A 16-year follow-up study on bancroftian filariasis in three communities of north-eastern Tanzania

Abstract
The results of a 16-year, parasitological and clinical, follow-up study on bancroftian filariasis in three villages in north-eastern Tanzania are reported and analysed with respect to the long-term development of microfilaraemia and disease. The study revealed an extraordinary static situation, both at the community level and at the individual level. No significant differences were observed in any of the three villages, with respect to total or age-specific prevalences of microfilaraemia, hydrocele in males aged ⩾20 years or leg elephantiasis in all subjects aged ⩾20 years, when the results from 1975 were compared with those from 1991. Overall, 542 of the subjects (37·2% of the total) examined in 1975 were re-identified and re-examined in 1991. Of those microfilaraemic in 1975, 81·9% were also microfilaraemic in 1991. Similarly, 81·3% of those amicrofilaraemic in 1975 were also amicrofilaraemic in 1991. Thus, most subjects had the same microfilarial (mf) status at both surveys.
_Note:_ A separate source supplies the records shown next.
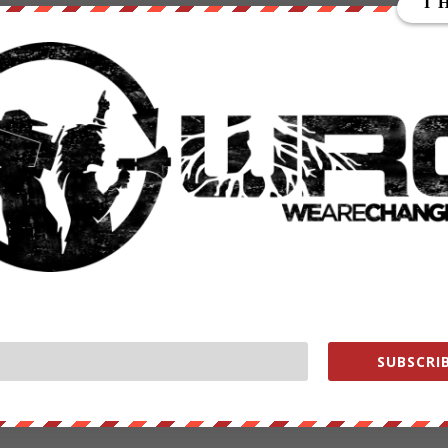
nd spray pesticides on crops, the RMAX can also be equipped with
rop needs, such as which crops need more irrigation.
en in operation since 1997 and logged more than two million flight
pproval. “There are approximately 2,600 RMAX UAS in use worldwide.”
 be easier than ever with unmanned drones
Monsanto will have an easier time than ever ensuring that their
ing Roundup Ready soybean and corn crops in glyphosate will soon b
al-live pilot won’t even need to be present.
east when the project eventually goes live. Farmers wishing to use thi
 agricultural aircraft operator certificate approval from the FAA, whic
SUBSCRIB
 drone in action: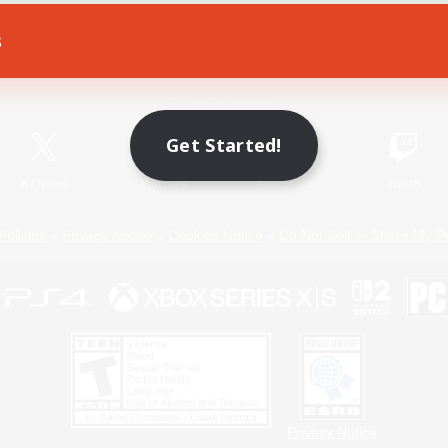
s
Game Download
Official Information
Get Started!
X
/
News
YouTube
Instagram
Twitch
Policies
Privacy Notice
Cookies Notice
Do Not Sell or Share My P
Privacy Notice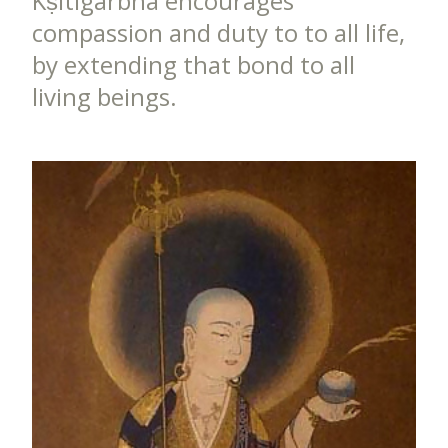
Kṣitigarbha encourages
compassion and duty to to all life,
by extending that bond to all
living beings.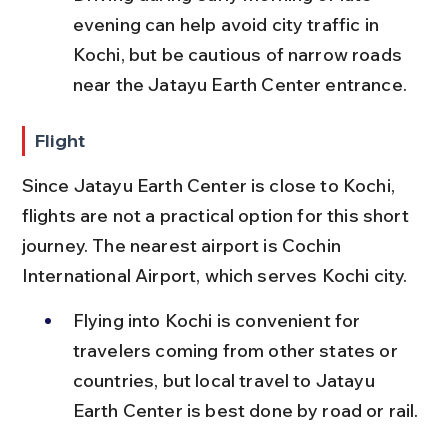
evening can help avoid city traffic in 
Kochi, but be cautious of narrow roads 
near the Jatayu Earth Center entrance.
Flight
Since Jatayu Earth Center is close to Kochi, 
flights are not a practical option for this short 
journey. The nearest airport is Cochin 
International Airport, which serves Kochi city.
Flying into Kochi is convenient for 
travelers coming from other states or 
countries, but local travel to Jatayu 
Earth Center is best done by road or rail.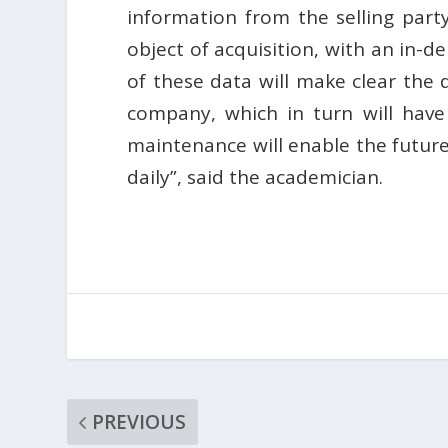
information from the selling party
object of acquisition, with an in-d
of these data will make clear the 
company, which in turn will hav
maintenance will enable the futur
daily”, said the academician.
PREVIOUS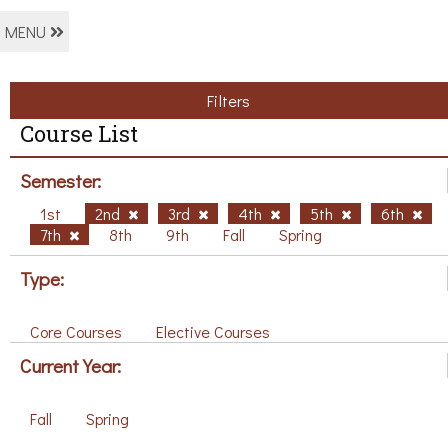
MENU
Filters
Course List
Semester:
1st
2nd
3rd
4th
5th
6th
7th
8th
9th
Fall
Spring
Type:
Core Courses
Elective Courses
Current Year:
Fall
Spring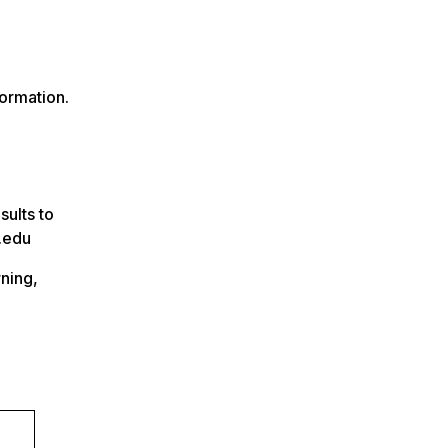
ormation.
ults to
n.edu
rning,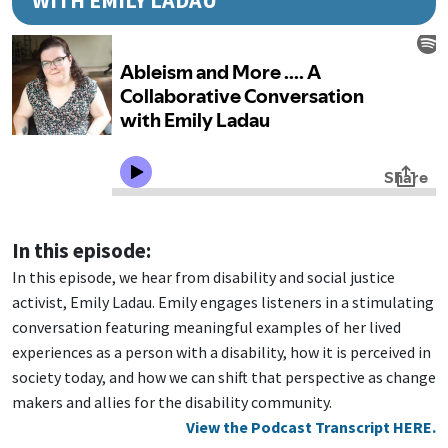
WITH EMILY LADAU
In this episode:
In this episode, we hear from disability and social justice
activist, Emily Ladau. Emily engages listeners in a stimulating
conversation featuring meaningful examples of her lived
experiences as a person with a disability, how it is perceived in
society today, and how we can shift that perspective as change
makers and allies for the disability community.
View the Podcast Transcript HERE.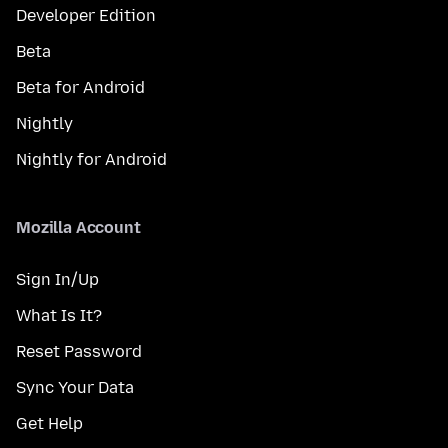
Developer Edition
Beta
Beta for Android
Nightly
Nightly for Android
Mozilla Account
Sign In/Up
What Is It?
Reset Password
Sync Your Data
Get Help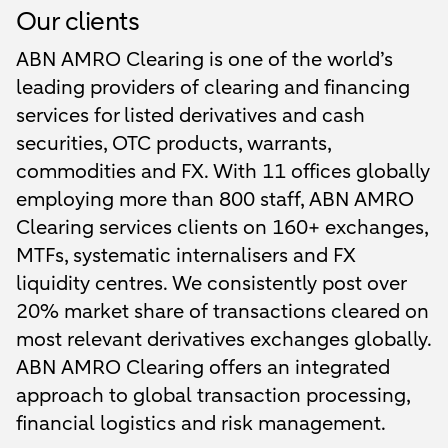
Our clients
ABN AMRO Clearing is one of the world’s
leading providers of clearing and financing
services for listed derivatives and cash
securities, OTC products, warrants,
commodities and FX. With 11 offices globally
employing more than 800 staff, ABN AMRO
Clearing services clients on 160+ exchanges,
MTFs, systematic internalisers and FX
liquidity centres. We consistently post over
20% market share of transactions cleared on
most relevant derivatives exchanges globally.
ABN AMRO Clearing offers an integrated
approach to global transaction processing,
financial logistics and risk management.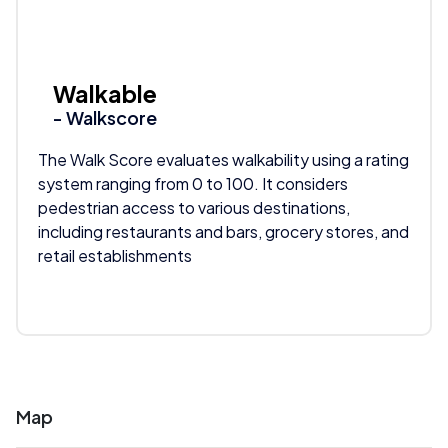
Walkable
- Walkscore
The Walk Score evaluates walkability using a rating
system ranging from 0 to 100. It considers
pedestrian access to various destinations,
including restaurants and bars, grocery stores, and
retail establishments
Map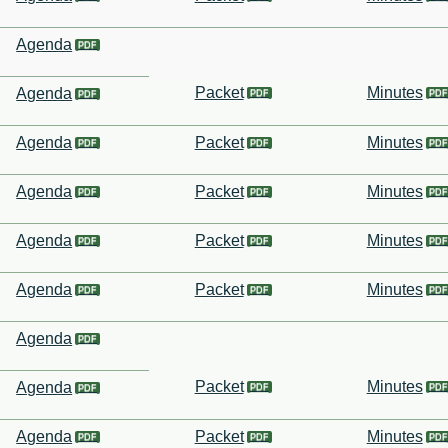
Agenda
Packet
Minutes
Agenda
Agenda
Packet
Minutes
Agenda
Packet
Minutes
Agenda
Packet
Minutes
Agenda
Packet
Minutes
Agenda
Packet
Minutes
Agenda
Agenda
Packet
Minutes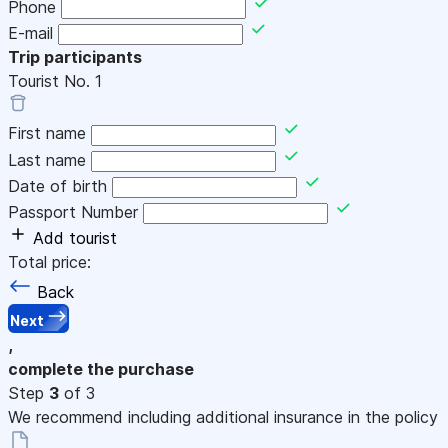
Phone
E-mail
Trip participants
Tourist No.
1
First name
Last name
Date of birth
Passport Number
Add tourist
Total price:
Back
Next
,
complete the purchase
Step
3
of 3
We recommend including additional insurance in the policy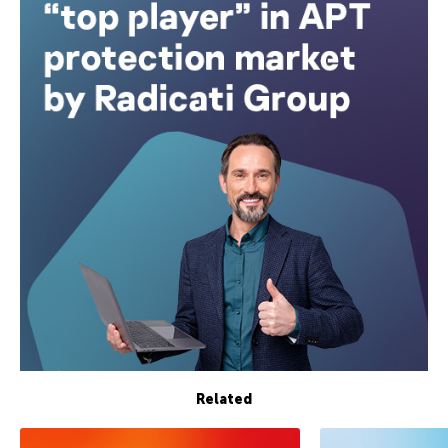
Related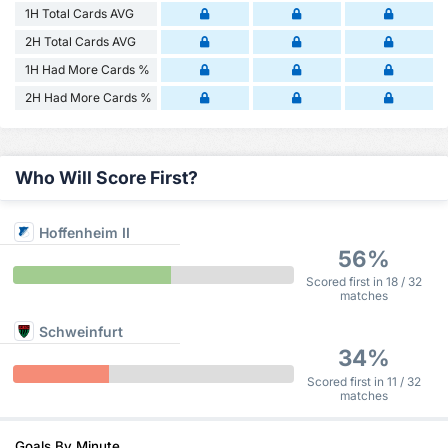
1H Total Cards AVG
2H Total Cards AVG
1H Had More Cards %
2H Had More Cards %
Who Will Score First?
Hoffenheim II
56%
Scored first in 18 / 32
matches
Schweinfurt
34%
Scored first in 11 / 32
matches
Goals By Minute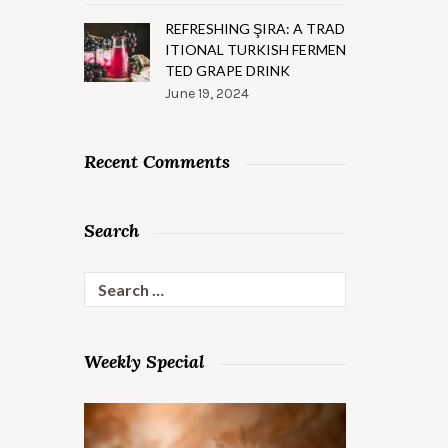
REFRESHING ŞIRA: A TRAD
ITIONAL TURKISH FERMEN
TED GRAPE DRINK
June 19, 2024
Recent Comments
Search
Search
for:
Weekly Special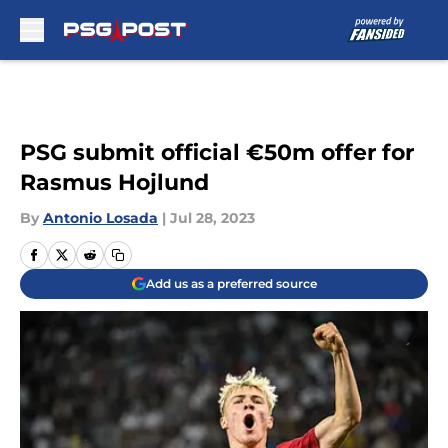
Skip to main content
PSG submit official €50m offer for
Rasmus Hojlund
By
Antonio Losada
|
Jul 28, 2023
Add us as a preferred source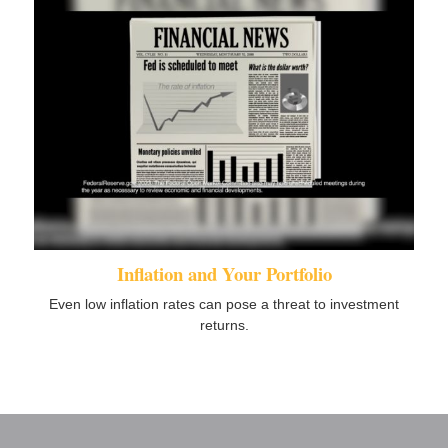
Inflation and Your Portfolio
Even low inflation rates can pose a threat to investment
returns.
The low mf loss rate indicates that re-infection of microfilaraemic individuals commonly takes place, and results in repeated sequences of microfilaraemia in the same individuals. The rate of gain of microfilaramia was independent of age, thus indicating no age-related change in the examined population's susceptibility to develop or sustain microfilaraemia. Individual differences in susceptibility to develop microfilaraemia therefore appear to be innately determined, or to be acquired in pre-natal or early post-natal life. Neither the presence of hydrocele in 1991, nor the development of new cases of hydrocele over the 16-year period were related to the mf status in 1975 or 1991, and no association between microfilaraemia and this chronic clinical manifestation was observed. The association between leg elephantiasis and mf status could not be analysed because of the small sample size.